そこで以下の様にして考察してみます。 Timer1、Timer2ともに5秒毎のインターバルとし、 Timer1のタイマイベント処理にMsgBoxの待ちを入れてみます。
Timerコントロールでの注意すること
Public Class frmTimerMul2 '''''' フォームロードイベント ''' Private Sub frmTimer_Load(sender As Object, e As EventArgs) Handles Me.Load 'ラベルに現在時刻表示 Me.TextBox1.Text = "" 'Timerの間隔を5000msec(5sec)に設定 Me.Timer1.Interval = 5000 Me.Timer2.Interval = 5000 'Timerを停止状態にする Me.Timer1.Enabled = False Me.Timer2.Enabled = False End Sub '''''' タイマ1Tickイベント ''' Private Sub Timer1_Tick(sender As Object, e As EventArgs) Handles Timer1.Tick 'テキストボックスに現在時刻表示 Dim strTime As String = "Timer1 = " & Now.ToString("hh:mm:ss.fff") & vbCrLf Me.TextBox1.Text &= strTime '待たせる MsgBox("Waiting..." & strTime, MsgBoxStyle.OkOnly, "タイマ1Tickイベント") End Sub '''''' タイマ2Tickイベント ''' Private Sub Timer2_Tick(sender As Object, e As EventArgs) Handles Timer2.Tick 'テキストボックスに現在時刻表示 Me.TextBox1.Text &= "Timer2 = " & Now.ToString("hh:mm:ss.fff") & vbCrLf End Sub '''''' 「停止」ボタンクリックイベント ''' Private Sub btnStop_Click(sender As Object, e As EventArgs) Handles btnStop.Click 'Timerを停止する Me.Timer1.Stop() Me.Timer2.Stop() End Sub '''''' 「開始」ボタンクリックイベント ''' Private Sub btnStart_Click(sender As Object, e As EventArgs) Handles btnStart.Click 'TextBoxクリア Me.TextBox1.Text = "" 'Timerを開始する Me.Timer1.Start() Me.Timer2.Start() End Sub End Class
これを実行して10数秒そのままにしておくと、以下の様なことが起こります。
Timer1のタイマイベントの中にMsgBoxを入れたことによりこの様になりました。

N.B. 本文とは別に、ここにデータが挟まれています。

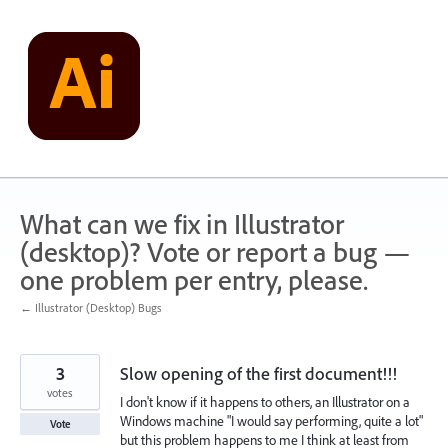
Skip
to
content
What can we fix in Illustrator
(desktop)? Vote or report a bug —
one problem per entry, please.
← Illustrator (Desktop) Bugs
3
Slow opening of the first document!!!
votes
I don't know if it happens to others, an Illustrator on a
Windows machine "I would say performing, quite a lot"
Vote
but this problem happens to me I think at least from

MsgBoxはボタンを持った1個のウインドウの様なもので、 この処理の中でウインドウのメッセージ処理が行われているため Timer1の次のタイマイベントの処理が受け付けられてしまい、次々とMsgBoxの表示がされてしまいます。 (ウインドウのメッセージ処理については、ここでは説明しませんがMsgBoxが行われることで 他のイベント処理を受付可能になるということです)
結果、タイマイベント処理の中ではあまり時間のかかる処理や、別のイベントを誘発するような処理は行わない方が良い様です。 (このことは、複数のTimerだからということではありませんが)
タイマコントロールではなく、スレッドを使ったタイマ処理は以下を参照して下さい。
関連する記事
⇒Timerコントロールの使い方 :[Timer,Interval]
⇒スレッドタイマの使い方 :[System.Threading.Timer,Delegate,Invoke]
⇒スレッドタイマの使い方(イベント処理が時間が掛かる場合):[System.Threading.Timer,Delegate,Invoke]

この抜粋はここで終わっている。